Anamnestic responses induced by antigen persisting on follicular dendritic cells from cyclophosphamide-treated mice.

R P Phipps, T E Mandel, C T Schnizlein, J G Tew
PMCID: PMC1454438  PMID: 6607214

Abstract

In contrast to most mouse lymph node cells, follicular dendritic cells (FDCs) resist cyclophosphamide (Cy; 300 mg/kg)-mediated destruction in vivo. In this study we sought to determine if antigen-bearing FDCs from Cy-treated animals maintained biological activity. We were especially interested in whether FDCs from Cy-treated animals could stimulate an antibody response when combined with primed spleen cells and whether the FDCs needed to be intact and viable for stimulation to occur. The effect of Cy treatment on lymph node histology, number of T cells and B cells, and the 'spontaneous antibody response' was determined. Cy treatment resulted in a massive depletion of the lymph node cortex and a loss of follicles and germinal centres. Over 90% of B cells in the lymph node were eliminated. The paracortex was more resistant although nearly 80% of T cells were eliminated. Cy treatment also eliminated the 'spontaneous antibody response' as established by in vitro culture or after adoptive transfer. The addition of primed spleen cells to antigen-bearing FDCs including sonicated non-viable FDCs from Cy-treated animals resulted in an anamnestic antibody response. Memory lymphocytes, injected into the hind foot pads of Cy-treated animals, migrated to the follicular area of popliteal lymph nodes and cells from these reconstituted nodes spontaneously responded upon subsequent adoptive transfer.
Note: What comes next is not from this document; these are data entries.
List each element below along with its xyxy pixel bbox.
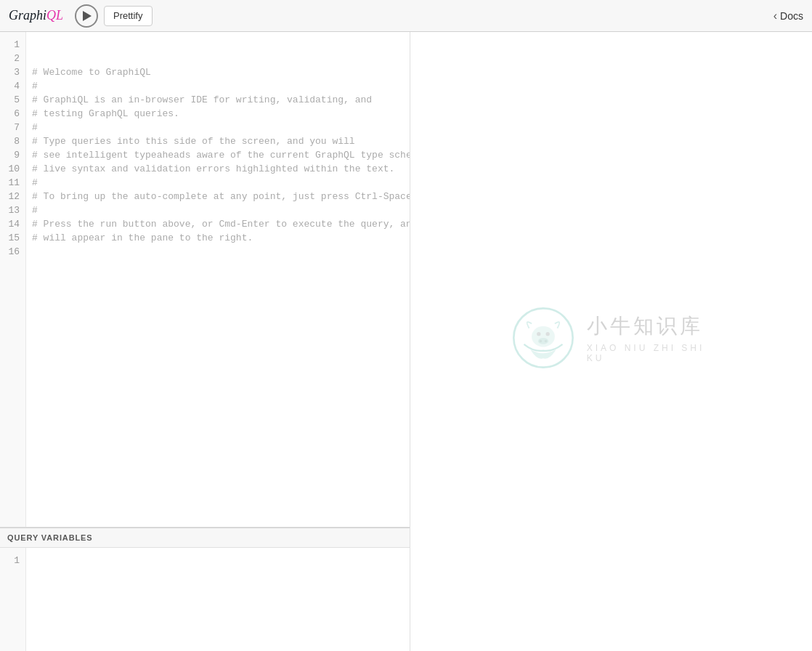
query-variables-header[interactable]: QUERY VARIABLES: [0, 527, 410, 548]
play-icon: [83, 11, 92, 21]
line-num: 1: [0, 38, 25, 52]
code-line: [32, 245, 410, 259]
query-variables-section: QUERY VARIABLES 1: [0, 527, 410, 651]
code-line: # live syntax and validation errors high…: [32, 162, 410, 176]
chevron-left-icon: ‹: [774, 9, 777, 23]
qv-code[interactable]: [26, 548, 410, 651]
line-num: 4: [0, 79, 25, 93]
line-num: 5: [0, 93, 25, 107]
line-num: 16: [0, 245, 25, 259]
run-button[interactable]: [75, 4, 98, 28]
prettify-button[interactable]: Prettify: [104, 6, 152, 26]
qv-line-numbers: 1: [0, 548, 26, 651]
code-line: #: [32, 79, 410, 93]
left-panel: 12345678910111213141516 # Welcome to Gra…: [0, 32, 410, 651]
code-line: # To bring up the auto-complete at any p…: [32, 190, 410, 203]
svg-point-2: [537, 332, 540, 336]
code-line: #: [32, 176, 410, 190]
line-num: 11: [0, 176, 25, 190]
code-line: # testing GraphQL queries.: [32, 107, 410, 121]
code-line: # Welcome to GraphiQL: [32, 65, 410, 79]
horizontal-scrollbar[interactable]: [0, 527, 410, 527]
watermark-pinyin: XIAO NIU ZHI SHI KU: [587, 343, 712, 363]
editor-area[interactable]: 12345678910111213141516 # Welcome to Gra…: [0, 32, 410, 527]
line-num: 7: [0, 121, 25, 134]
line-num: 2: [0, 52, 25, 65]
svg-point-5: [539, 340, 542, 343]
line-num: 9: [0, 148, 25, 162]
qv-line-num: 1: [0, 554, 25, 567]
line-num: 6: [0, 107, 25, 121]
line-num: 13: [0, 203, 25, 217]
code-line: #: [32, 121, 410, 134]
code-editor[interactable]: # Welcome to GraphiQL## GraphiQL is an i…: [26, 32, 410, 527]
code-line: [32, 272, 410, 286]
app-title: GraphiQL: [9, 8, 63, 23]
svg-point-3: [545, 332, 549, 336]
app-title-graphi: Graphi: [9, 8, 46, 23]
docs-label: Docs: [780, 10, 803, 22]
line-num: 3: [0, 65, 25, 79]
line-numbers: 12345678910111213141516: [0, 32, 26, 527]
main-area: 12345678910111213141516 # Welcome to Gra…: [0, 32, 812, 651]
watermark-chinese: 小牛知识库: [587, 312, 712, 340]
editor-content: 12345678910111213141516 # Welcome to Gra…: [0, 32, 410, 527]
code-line: # see intelligent typeaheads aware of th…: [32, 148, 410, 162]
watermark-logo: [511, 302, 575, 374]
code-line: # Press the run button above, or Cmd-Ent…: [32, 217, 410, 231]
line-num: 10: [0, 162, 25, 176]
app-title-ql: QL: [46, 8, 63, 23]
docs-link[interactable]: ‹ Docs: [774, 9, 803, 23]
svg-point-6: [544, 340, 547, 343]
code-line: # will appear in the pane to the right.: [32, 231, 410, 245]
line-num: 14: [0, 217, 25, 231]
code-line: #: [32, 203, 410, 217]
watermark: 小牛知识库 XIAO NIU ZHI SHI KU: [511, 302, 712, 374]
right-panel: 小牛知识库 XIAO NIU ZHI SHI KU: [410, 32, 812, 651]
line-num: 15: [0, 231, 25, 245]
code-line: # Type queries into this side of the scr…: [32, 134, 410, 148]
line-num: 8: [0, 134, 25, 148]
query-variables-editor[interactable]: 1: [0, 548, 410, 651]
watermark-text: 小牛知识库 XIAO NIU ZHI SHI KU: [587, 312, 712, 363]
code-line: # GraphiQL is an in-browser IDE for writ…: [32, 93, 410, 107]
line-num: 12: [0, 190, 25, 203]
code-line: [32, 259, 410, 272]
toolbar: GraphiQL Prettify ‹ Docs: [0, 0, 812, 32]
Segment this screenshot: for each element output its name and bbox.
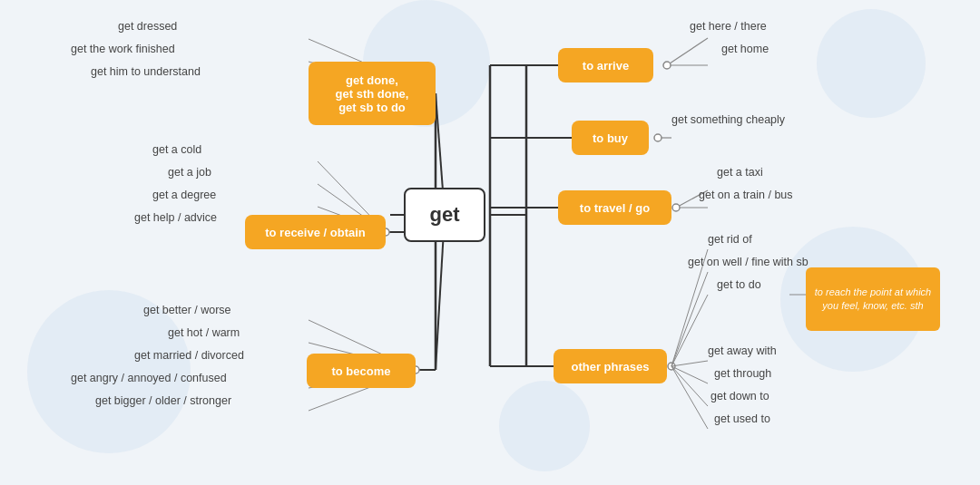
text-get-dressed: get dressed [118, 20, 177, 33]
text-get-away: get away with [708, 344, 777, 357]
center-label: get [430, 203, 460, 227]
tooltip-get-to-do: to reach the point at which you feel, kn… [806, 267, 940, 331]
svg-point-28 [668, 363, 675, 370]
svg-line-35 [671, 366, 708, 429]
text-get-rid: get rid of [708, 233, 752, 246]
text-get-work-finished: get the work finished [71, 43, 175, 55]
text-get-through: get through [714, 367, 771, 380]
text-get-degree: get a degree [152, 189, 216, 201]
text-get-angry: get angry / annoyed / confused [71, 372, 227, 384]
text-get-bigger: get bigger / older / stronger [95, 394, 231, 407]
text-get-train-bus: get on a train / bus [699, 189, 793, 201]
svg-line-32 [671, 361, 708, 366]
svg-line-34 [671, 366, 708, 406]
svg-line-30 [671, 272, 708, 366]
text-get-better: get better / worse [143, 304, 231, 316]
text-get-him-understand: get him to understand [91, 65, 201, 78]
node-to-receive: to receive / obtain [245, 215, 386, 249]
get-done-label: get done, get sth done, get sb to do [336, 73, 409, 114]
node-get-done: get done, get sth done, get sb to do [309, 62, 436, 125]
node-other-phrases: other phrases [554, 349, 667, 383]
svg-point-22 [663, 62, 671, 69]
svg-point-27 [672, 204, 680, 211]
text-get-hot: get hot / warm [168, 326, 240, 339]
text-get-here: get here / there [690, 20, 767, 33]
text-get-home: get home [721, 43, 769, 55]
center-node: get [404, 188, 485, 242]
text-get-taxi: get a taxi [717, 166, 763, 179]
svg-point-24 [654, 134, 662, 141]
text-get-cheaply: get something cheaply [671, 113, 785, 126]
node-to-become: to become [307, 354, 416, 388]
text-get-down: get down to [710, 390, 769, 403]
text-get-job: get a job [168, 166, 211, 179]
text-get-to-do: get to do [717, 278, 761, 291]
text-get-help: get help / advice [134, 211, 217, 224]
node-to-travel: to travel / go [558, 190, 671, 225]
node-to-arrive: to arrive [558, 48, 653, 82]
svg-line-31 [671, 295, 708, 366]
node-to-buy: to buy [572, 121, 649, 155]
svg-line-20 [667, 38, 708, 65]
text-get-married: get married / divorced [134, 349, 244, 362]
text-get-on-well: get on well / fine with sb [688, 256, 808, 268]
text-get-cold: get a cold [152, 143, 201, 156]
svg-line-33 [671, 366, 708, 383]
text-get-used-to: get used to [714, 412, 770, 425]
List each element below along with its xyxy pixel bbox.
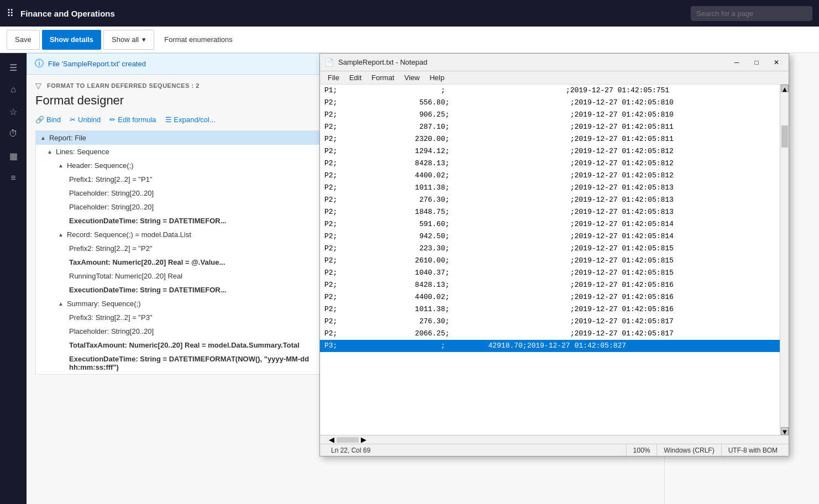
sidebar-home-icon[interactable]: ⌂ [3,80,23,99]
notepad-line: P2; 942.50; ;2019-12-27 01:42:05:814 [320,230,780,243]
sidebar-menu-icon[interactable]: ☰ [3,57,23,77]
zoom-level: 100% [627,444,658,456]
grid-icon[interactable]: ⠿ [7,7,14,19]
notepad-content-wrapper: P1; ; ;2019-12-27 01:42:05:751P2; 556.80… [320,85,789,435]
sidebar-star-icon[interactable]: ☆ [3,102,23,122]
scroll-down-btn[interactable]: ▼ [781,427,789,435]
scrollbar-right[interactable]: ▲ ▼ [780,85,789,435]
hscroll-right-btn[interactable]: ▶ [361,435,366,444]
expand-icon: ☰ [165,116,172,124]
info-message: File 'SampleReport.txt' created [48,60,146,68]
hscroll-thumb[interactable] [337,437,359,443]
notepad-line: P2; 2066.25; ;2019-12-27 01:42:05:817 [320,328,780,340]
left-sidebar: ☰ ⌂ ☆ ⏱ ▦ ≡ [0,53,27,504]
sidebar-list-icon[interactable]: ≡ [3,168,23,188]
tree-item[interactable]: TaxAmount: Numeric[20..20] Real = @.Valu… [36,255,328,269]
notepad-line: P2; 223.30; ;2019-12-27 01:42:05:815 [320,243,780,255]
notepad-statusbar: Ln 22, Col 69 100% Windows (CRLF) UTF-8 … [320,444,789,456]
notepad-menu-format[interactable]: Format [367,72,398,83]
tree-item[interactable]: Placeholder: String[20..20] [36,324,328,338]
hscroll-left-btn[interactable]: ◀ [329,435,334,444]
notepad-line: P2; 2610.00; ;2019-12-27 01:42:05:815 [320,255,780,267]
notepad-menu-view[interactable]: View [400,72,424,83]
tree-item[interactable]: Prefix2: String[2..2] = "P2" [36,242,328,255]
notepad-title: SampleReport.txt - Notepad [338,58,725,66]
notepad-line: P2; 276.30; ;2019-12-27 01:42:05:813 [320,194,780,206]
tree-item[interactable]: Placeholder: String[20..20] [36,186,328,200]
notepad-menubar: FileEditFormatViewHelp [320,71,789,85]
notepad-line: P2; 1011.38; ;2019-12-27 01:42:05:816 [320,303,780,316]
sidebar-calendar-icon[interactable]: ▦ [3,146,23,166]
tree-item[interactable]: ▲Header: Sequence(;) [36,159,328,172]
notepad-line: P2; 276.30; ;2019-12-27 01:42:05:817 [320,316,780,328]
close-button[interactable]: ✕ [769,57,784,68]
tree-item[interactable]: Prefix1: String[2..2] = "P1" [36,172,328,186]
tree-item[interactable]: Placeholder: String[20..20] [36,200,328,214]
notepad-line: P2; 2320.00; ;2019-12-27 01:42:05:811 [320,133,780,145]
tree-item[interactable]: TotalTaxAmount: Numeric[20..20] Real = m… [36,338,328,352]
format-subtitle: FORMAT TO LEARN DEFERRED SEQUENCES : 2 [47,82,200,89]
notepad-line: P2; 4400.02; ;2019-12-27 01:42:05:812 [320,170,780,182]
scroll-track [780,92,789,427]
layout: ☰ ⌂ ☆ ⏱ ▦ ≡ ⓘ File 'SampleReport.txt' cr… [0,53,819,504]
scroll-up-btn[interactable]: ▲ [781,85,789,92]
unbind-icon: ✂ [70,116,76,124]
show-all-button[interactable]: Show all ▾ [103,30,154,50]
save-button[interactable]: Save [7,30,40,50]
info-icon: ⓘ [35,58,44,70]
notepad-menu-file[interactable]: File [323,72,344,83]
app-title: Finance and Operations [20,9,684,18]
expand-col-button[interactable]: ☰ Expand/col... [165,116,216,124]
notepad-hscroll[interactable]: ◀ ▶ [320,435,789,444]
search-input[interactable] [691,6,812,21]
scroll-thumb[interactable] [781,125,788,148]
bind-icon: 🔗 [35,116,44,124]
show-details-button[interactable]: Show details [42,30,101,50]
action-bar: Save Show details Show all ▾ Format enum… [0,27,819,53]
tree-area: ▲Report: File▲Lines: Sequence▲Header: Se… [35,130,328,375]
notepad-line: P2; 1011.38; ;2019-12-27 01:42:05:813 [320,182,780,194]
notepad-line: P2; 591.60; ;2019-12-27 01:42:05:814 [320,218,780,230]
notepad-line: P2; 8428.13; ;2019-12-27 01:42:05:812 [320,158,780,170]
notepad-line: P3; ; 42918.70;2019-12-27 01:42:05:827 [320,340,780,352]
notepad-line: P2; 906.25; ;2019-12-27 01:42:05:810 [320,109,780,121]
sidebar-clock-icon[interactable]: ⏱ [3,124,23,144]
bind-button[interactable]: 🔗 Bind [35,116,61,124]
notepad-app-icon: 📄 [324,58,334,67]
encoding: UTF-8 with BOM [722,444,784,456]
notepad-titlebar: 📄 SampleReport.txt - Notepad ─ □ ✕ [320,54,789,71]
tree-item[interactable]: ExecutionDateTime: String = DATETIMEFORM… [36,352,328,374]
tree-item[interactable]: ExecutionDateTime: String = DATETIMEFOR.… [36,283,328,297]
notepad-line: P2; 8428.13; ;2019-12-27 01:42:05:816 [320,279,780,291]
notepad-menu-help[interactable]: Help [425,72,449,83]
notepad-line: P2; 1040.37; ;2019-12-27 01:42:05:815 [320,267,780,279]
cursor-position: Ln 22, Col 69 [324,444,627,456]
tree-item[interactable]: ▲Summary: Sequence(;) [36,297,328,311]
format-enumerations-button[interactable]: Format enumerations [156,30,240,50]
tree-item[interactable]: Prefix3: String[2..2] = "P3" [36,311,328,324]
formula-icon: ✏ [109,116,116,124]
line-ending: Windows (CRLF) [657,444,721,456]
edit-formula-button[interactable]: ✏ Edit formula [109,116,156,124]
main-content: ⓘ File 'SampleReport.txt' created ▽ FORM… [27,53,819,504]
notepad-line: P2; 1294.12; ;2019-12-27 01:42:05:812 [320,145,780,158]
notepad-window: 📄 SampleReport.txt - Notepad ─ □ ✕ FileE… [319,53,789,456]
tree-item[interactable]: RunningTotal: Numeric[20..20] Real [36,269,328,283]
filter-icon[interactable]: ▽ [35,81,41,90]
minimize-button[interactable]: ─ [729,57,744,68]
maximize-button[interactable]: □ [749,57,764,68]
tree-item[interactable]: ▲Report: File [36,131,328,145]
tree-item[interactable]: ▲Lines: Sequence [36,145,328,159]
notepad-line: P2; 556.80; ;2019-12-27 01:42:05:810 [320,97,780,109]
notepad-content[interactable]: P1; ; ;2019-12-27 01:42:05:751P2; 556.80… [320,85,780,435]
tree-item[interactable]: ExecutionDateTime: String = DATETIMEFOR.… [36,214,328,228]
notepad-menu-edit[interactable]: Edit [345,72,366,83]
top-nav: ⠿ Finance and Operations [0,0,819,27]
notepad-line: P2; 287.10; ;2019-12-27 01:42:05:811 [320,121,780,133]
notepad-line: P2; 1848.75; ;2019-12-27 01:42:05:813 [320,206,780,218]
tree-item[interactable]: ▲Record: Sequence(;) = model.Data.List [36,228,328,242]
unbind-button[interactable]: ✂ Unbind [70,116,101,124]
notepad-line: P2; 4400.02; ;2019-12-27 01:42:05:816 [320,291,780,303]
notepad-line: P1; ; ;2019-12-27 01:42:05:751 [320,85,780,97]
chevron-down-icon: ▾ [142,35,146,44]
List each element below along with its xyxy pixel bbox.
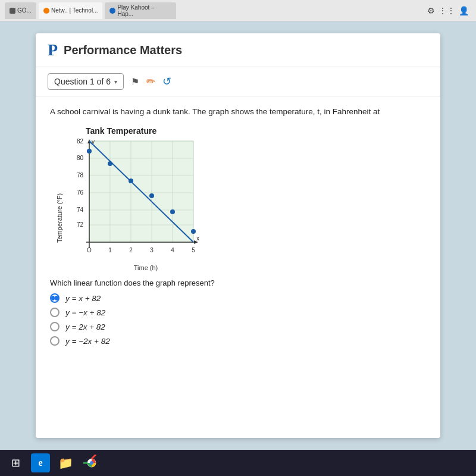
choice-b-text: y = −x + 82 bbox=[65, 308, 105, 317]
svg-point-33 bbox=[87, 149, 92, 154]
svg-text:76: 76 bbox=[77, 189, 84, 196]
svg-text:82: 82 bbox=[77, 138, 84, 145]
pencil-icon[interactable]: ✏ bbox=[146, 75, 155, 88]
svg-point-34 bbox=[108, 161, 112, 166]
svg-point-38 bbox=[191, 229, 196, 234]
svg-point-40 bbox=[90, 461, 93, 465]
browser-tab-1[interactable]: GO... bbox=[5, 2, 36, 19]
answer-choices: y = x + 82 y = −x + 82 y = 2x + 82 y = −… bbox=[50, 293, 426, 346]
x-axis-label: Time (h) bbox=[89, 264, 202, 271]
svg-text:5: 5 bbox=[192, 247, 195, 253]
main-area: P Performance Matters Question 1 of 6 ▾ … bbox=[0, 21, 476, 450]
svg-text:4: 4 bbox=[171, 247, 174, 253]
choice-b[interactable]: y = −x + 82 bbox=[50, 308, 426, 317]
svg-text:3: 3 bbox=[150, 247, 154, 253]
svg-text:80: 80 bbox=[77, 155, 84, 161]
question-nav: Question 1 of 6 ▾ ⚑ ✏ ↺ bbox=[36, 67, 440, 96]
svg-point-37 bbox=[170, 209, 175, 214]
choice-c-text: y = 2x + 82 bbox=[65, 322, 105, 331]
answer-prompt: Which linear function does the graph rep… bbox=[50, 278, 426, 287]
svg-text:72: 72 bbox=[77, 221, 84, 228]
question-label: Question 1 of 6 bbox=[54, 77, 111, 86]
folder-button[interactable]: 📁 bbox=[55, 452, 76, 474]
choice-d-text: y = −2x + 82 bbox=[65, 337, 110, 346]
grid-icon[interactable]: ⋮⋮ bbox=[439, 6, 455, 15]
graph-svg: 82 80 78 76 74 72 O 1 2 3 4 5 bbox=[65, 138, 202, 263]
question-selector[interactable]: Question 1 of 6 ▾ bbox=[48, 73, 124, 90]
windows-icon: ⊞ bbox=[11, 456, 20, 469]
flag-icon[interactable]: ⚑ bbox=[131, 76, 139, 87]
chrome-icon bbox=[83, 455, 100, 471]
refresh-icon[interactable]: ↺ bbox=[162, 75, 171, 88]
choice-d[interactable]: y = −2x + 82 bbox=[50, 336, 426, 346]
browser-bar: GO... Netw.. | Technol... Play Kahoot – … bbox=[0, 0, 476, 21]
svg-point-35 bbox=[129, 178, 133, 183]
content-card: P Performance Matters Question 1 of 6 ▾ … bbox=[36, 33, 440, 438]
svg-text:2: 2 bbox=[129, 247, 133, 253]
dropdown-arrow-icon: ▾ bbox=[114, 79, 117, 85]
pm-title: Performance Matters bbox=[64, 43, 182, 57]
browser-tab-3[interactable]: Play Kahoot – Hap... bbox=[105, 2, 176, 19]
graph-container: Tank Temperature Temperature (°F) bbox=[50, 126, 426, 271]
svg-point-36 bbox=[149, 193, 154, 198]
settings-icon[interactable]: ⚙ bbox=[427, 6, 435, 15]
edge-icon: e bbox=[38, 458, 42, 468]
browser-tab-2[interactable]: Netw.. | Technol... bbox=[39, 2, 103, 19]
question-content: A school carnival is having a dunk tank.… bbox=[36, 96, 440, 355]
svg-text:x: x bbox=[196, 235, 199, 242]
y-axis-label: Temperature (°F) bbox=[56, 164, 63, 271]
choice-a-text: y = x + 82 bbox=[65, 294, 101, 303]
radio-d[interactable] bbox=[50, 336, 60, 346]
edge-button[interactable]: e bbox=[31, 453, 50, 472]
svg-text:78: 78 bbox=[77, 172, 84, 178]
windows-button[interactable]: ⊞ bbox=[5, 452, 26, 474]
folder-icon: 📁 bbox=[58, 456, 73, 470]
pm-logo: P bbox=[48, 42, 58, 58]
pm-header: P Performance Matters bbox=[36, 33, 440, 67]
radio-c[interactable] bbox=[50, 322, 60, 331]
chrome-button[interactable] bbox=[81, 452, 102, 474]
svg-text:O: O bbox=[87, 247, 92, 253]
choice-a[interactable]: y = x + 82 bbox=[50, 293, 426, 303]
graph-wrap: Temperature (°F) bbox=[56, 138, 426, 271]
user-icon[interactable]: 👤 bbox=[459, 6, 469, 15]
radio-a[interactable] bbox=[50, 293, 60, 303]
radio-b[interactable] bbox=[50, 308, 60, 317]
graph-title: Tank Temperature bbox=[86, 126, 426, 136]
graph-inner: 82 80 78 76 74 72 O 1 2 3 4 5 bbox=[65, 138, 202, 271]
svg-text:1: 1 bbox=[108, 247, 112, 253]
svg-text:74: 74 bbox=[77, 206, 84, 213]
choice-c[interactable]: y = 2x + 82 bbox=[50, 322, 426, 331]
question-text: A school carnival is having a dunk tank.… bbox=[50, 106, 426, 118]
taskbar: ⊞ e 📁 bbox=[0, 450, 476, 476]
It was concluded that antigen retained on Cy-treated FDCs maintains its immunogenicity and is capable of inducing a 'spontaneous antibody response' or an anamnestic response. Furthermore antigen on FDCs or on fragments of FDCs from one animal can interact with memory cells from another animal to induce a productive antibody response. Lymph nodes enriched for FDCs by Cy treatment should be a good source of FDCs for isolation and further study of the nature of this interaction.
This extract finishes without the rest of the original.